The development of an academic psychiatrist overlaps with a series of adult developmental stages. A unifying contemporary adult developmental framework is presented by Vaillant (3) in his model of "mental health." According to Vaillant, as one progresses through the four adult developmental stages as defined by Erikson (4), there is an expansion of the "social radius." The expanded stages, in sequence, are: identity, intimacy, career consolidation, generativity, keeper of the meaning, and integrity, with Vaillant’s addition of the stages "career consolidation" and "keeper of the meaning" to Erikson’s original stages.

Identity encompasses separation from parents and development of the independent self, and dates approximately from ages 13 to 21 (3, 5). Intimacy permits reciprocal involvement and interdependency with a partner, and dates approximately from ages 21 to 40 (3, 5).
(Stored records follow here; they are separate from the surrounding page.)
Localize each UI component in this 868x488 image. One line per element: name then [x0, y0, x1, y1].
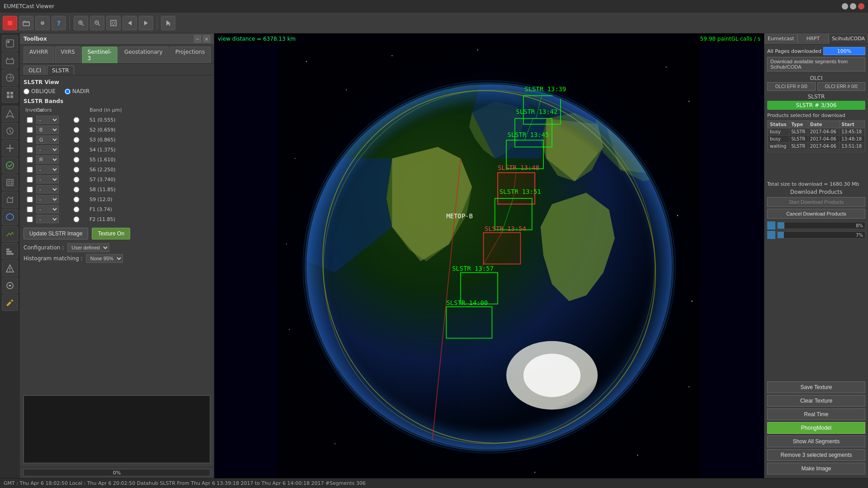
maximize-btn[interactable] — [850, 3, 856, 9]
sidebar-icon-1[interactable] — [2, 35, 18, 52]
tab-projections[interactable]: Projections — [170, 47, 211, 63]
band-s8-radio[interactable] — [65, 187, 88, 192]
tab-sentinel3[interactable]: Sentinel-3 — [82, 47, 118, 63]
right-tab-eumetcast[interactable]: Eumetcast — [764, 33, 797, 44]
help-button[interactable]: ? — [52, 16, 66, 30]
band-s9-inverse[interactable] — [25, 197, 34, 202]
real-time-button[interactable]: Real Time — [767, 408, 865, 420]
toolbox-close-btn[interactable]: × — [203, 35, 210, 42]
zoom-in-button[interactable] — [74, 16, 88, 30]
oblique-radio-label[interactable]: OBLIQUE — [24, 88, 56, 94]
sidebar-icon-14[interactable] — [2, 260, 18, 277]
sidebar-icon-3[interactable] — [2, 70, 18, 86]
band-s8-inverse[interactable] — [25, 187, 34, 192]
tab-slstr[interactable]: SLSTR — [47, 66, 74, 75]
zoom-fit-button[interactable] — [106, 16, 121, 30]
band-f2-color[interactable]: -RGB — [36, 215, 59, 223]
sidebar-icon-wrench[interactable] — [2, 295, 18, 311]
svg-rect-22 — [7, 92, 9, 94]
band-f2-radio[interactable] — [65, 216, 88, 222]
tab-olci[interactable]: OLCI — [24, 66, 46, 75]
band-s6-radio[interactable] — [65, 167, 88, 173]
band-s5-radio[interactable] — [65, 157, 88, 163]
remove-selected-segments-button[interactable]: Remove 3 selected segments — [767, 449, 865, 461]
nadir-radio-label[interactable]: NADIR — [65, 88, 90, 94]
svg-rect-1 — [23, 22, 29, 26]
sidebar-icon-10[interactable] — [2, 192, 18, 208]
show-all-segments-button[interactable]: Show All Segments — [767, 436, 865, 447]
cancel-download-button[interactable]: Cancel Download Products — [767, 209, 865, 219]
band-s2-color[interactable]: -BRG — [36, 126, 59, 134]
band-s9-radio[interactable] — [65, 197, 88, 202]
band-f1-inverse[interactable] — [25, 206, 34, 212]
close-btn[interactable] — [858, 3, 864, 9]
band-s1-inverse[interactable] — [25, 117, 34, 123]
band-s4-color[interactable]: -RGB — [36, 145, 59, 154]
next-button[interactable] — [139, 16, 153, 30]
histogram-select[interactable]: None 95% — [86, 254, 123, 263]
band-s9-color[interactable]: -RGB — [36, 195, 59, 203]
olci-err-button[interactable]: OLCI ERR # 0/0 — [817, 82, 866, 91]
sidebar-icon-9[interactable] — [2, 174, 18, 191]
texture-on-button[interactable]: Texture On — [92, 228, 130, 239]
save-texture-button[interactable]: Save Texture — [767, 381, 865, 393]
sidebar-icon-5[interactable] — [2, 106, 18, 122]
prev-button[interactable] — [123, 16, 137, 30]
tab-viirs[interactable]: VIIRS — [55, 47, 80, 63]
band-s7-inverse[interactable] — [25, 177, 34, 183]
band-f1-radio[interactable] — [65, 206, 88, 212]
minimize-btn[interactable] — [842, 3, 848, 9]
globe-visualization[interactable]: SLSTR 13:39 SLSTR 13:42 SLSTR 13:45 SLST… — [214, 44, 764, 478]
download-segments-button[interactable]: Download available segments from Scihub/… — [767, 57, 865, 71]
sidebar-icon-7[interactable] — [2, 140, 18, 156]
band-f1-color[interactable]: -RGB — [36, 205, 59, 213]
band-s4-inverse[interactable] — [25, 147, 34, 153]
products-scroll-area[interactable]: Status Type Date Start busy SLSTR 2017-0… — [767, 120, 865, 152]
band-s1-color[interactable]: -RGB — [36, 116, 59, 124]
band-s2-inverse[interactable] — [25, 127, 34, 133]
tab-avhrr[interactable]: AVHRR — [24, 47, 54, 63]
tab-geostationary[interactable]: Geostationary — [118, 47, 169, 63]
zoom-out-button[interactable] — [90, 16, 104, 30]
band-s7-radio[interactable] — [65, 177, 88, 183]
stop-button[interactable] — [3, 16, 17, 30]
band-s1-radio[interactable] — [65, 117, 88, 123]
svg-rect-23 — [10, 92, 13, 94]
band-s3-radio[interactable] — [65, 137, 88, 143]
sidebar-icon-2[interactable] — [2, 52, 18, 69]
nadir-radio[interactable] — [65, 89, 71, 94]
sidebar-icon-12[interactable] — [2, 226, 18, 242]
right-tab-hrpt[interactable]: HRPT — [797, 33, 829, 44]
phong-model-button[interactable]: PhongModel — [767, 422, 865, 434]
band-f2-inverse[interactable] — [25, 216, 34, 222]
band-s6-inverse[interactable] — [25, 167, 34, 173]
band-s3-inverse[interactable] — [25, 137, 34, 143]
band-s2-radio[interactable] — [65, 127, 88, 133]
row3-type: SLSTR — [789, 143, 808, 150]
oblique-radio[interactable] — [24, 89, 29, 94]
globe-area[interactable]: view distance = 6378.13 km 59.98 paintGL… — [214, 33, 764, 478]
sidebar-icon-6[interactable] — [2, 123, 18, 139]
sidebar-icon-13[interactable] — [2, 243, 18, 259]
band-s8-color[interactable]: -RGB — [36, 185, 59, 193]
band-s6-color[interactable]: -RGB — [36, 165, 59, 174]
olci-efr-button[interactable]: OLCI EFR # 0/0 — [767, 82, 816, 91]
band-s5-inverse[interactable] — [25, 157, 34, 163]
configuration-select[interactable]: User defined — [67, 243, 109, 252]
right-tab-scihub[interactable]: Scihub/CODA — [829, 33, 868, 44]
sidebar-icon-11[interactable] — [2, 209, 18, 225]
band-s4-radio[interactable] — [65, 147, 88, 153]
sidebar-icon-15[interactable] — [2, 277, 18, 294]
settings-button[interactable] — [35, 16, 50, 30]
band-s3-color[interactable]: -BRG — [36, 136, 59, 144]
band-s5-color[interactable]: -RGB — [36, 155, 59, 164]
cursor-button[interactable] — [161, 16, 175, 30]
update-slstr-image-button[interactable]: Update SLSTR Image — [24, 228, 88, 239]
make-image-button[interactable]: Make Image — [767, 463, 865, 474]
clear-texture-button[interactable]: Clear Texture — [767, 395, 865, 407]
toolbox-minimize-btn[interactable]: − — [194, 35, 201, 42]
open-button[interactable] — [19, 16, 33, 30]
band-s7-color[interactable]: -RGB — [36, 175, 59, 183]
sidebar-icon-4[interactable] — [2, 87, 18, 103]
sidebar-icon-8[interactable] — [2, 157, 18, 174]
Career consolidation requires four components: contentment, compensation, competence, and commitment. This stage is interpolated between intimacy and generativity in the Vaillant modification, and thus the ages represented, approximately 30 to 50, bridge those two stages (3). Generativity refers to the ability to personally invest in the development of the next generation, and dates approximately from ages 40 to 60 (3, 5). Keeper of the meaning involves passing of traditions into the future, with a sense of conservation of the collective products of the culture. As this stage is interpolated between generativity and integrity in the Vaillant modification, the ages represented bridge those two stages, or approximately ages 50 to 70 (2). Integrity is a sense of importance of one’s life products and a final sense of peace regarding one’s own life, and it dates approximately from age 60 onward (3, 5).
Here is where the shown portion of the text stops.